Implications of Proximal Immune Activation and Virus Transmission

Zvi Grossman^1,2

¹Department of Physiology and Pharmacolgy, Sackler Faculty of Medicine, Tel Aviv University (Israel), and  ²Laboratory of Immunology, NIAID, National Institutes of Health, Bethesda, MD (USA)

Background: Activated CD4⁺ T cells are thought to be the preferential target for infection by HIV.  Yet, only a small fraction of lymphocytes with recent activation and proliferation history are infected in untreated patients.  Constraints on the rate and continuity of viral replication in vivo are imposed by the requirement of proximity between virus-producing cells and co-activated target cells, as demonstrated by in-situ analyses of viral sequences and T-cell receptors (Wain-Hobson and associates, 1994, 1998) which revealed the local nature of virus spreading in lymphoid tissue at the microscopic level.

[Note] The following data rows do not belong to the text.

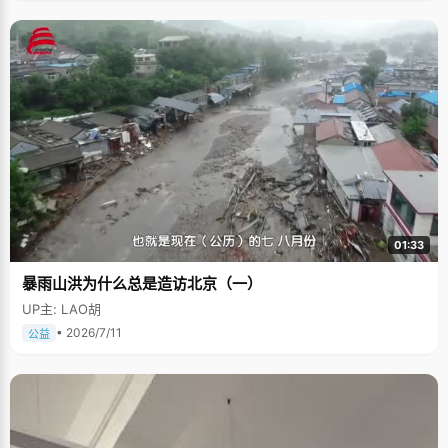
01:33
暴雨山洪为什么总是造访北京（一）
UP主: LAO胡
• 2026/7/11
公益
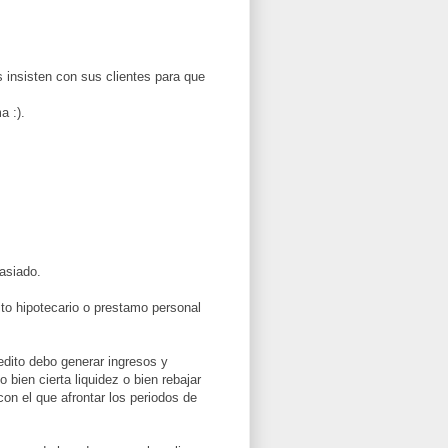
s insisten con sus clientes para que
a :).
asiado.
ito hipotecario o prestamo personal
redito debo generar ingresos y
bien cierta liquidez o bien rebajar
con el que afrontar los periodos de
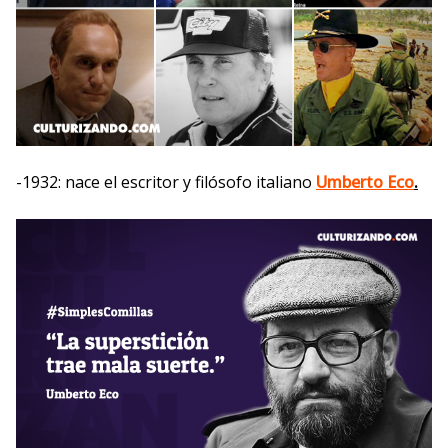
-1932: nace el escritor y filósofo italiano
Umberto Eco
.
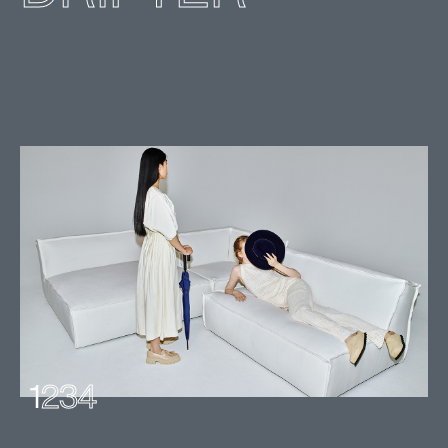
1
2
3
4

Proximal Activation & Transmission (PAT): PAT is a conceptual model which posits that maintenance of HIV infection depends on the activation of latently infected memory cells in the context of localized immune activation bursts, sparking localized cell-to-cell infection bursts that also reseed the latent reservoir (Grossman et al., 1998, 1999).  Localized immune activation bursts are recurrently triggered in lymphoid tissues by foreign and self antigens, including in particular HIV itself.  That immune activation during HIV/SIV infections involves multiple lymphocyte expansion-and-contraction bursts is supported by analyses of cell-DNA labelling experiments (Grossman et al., 1999, 2002).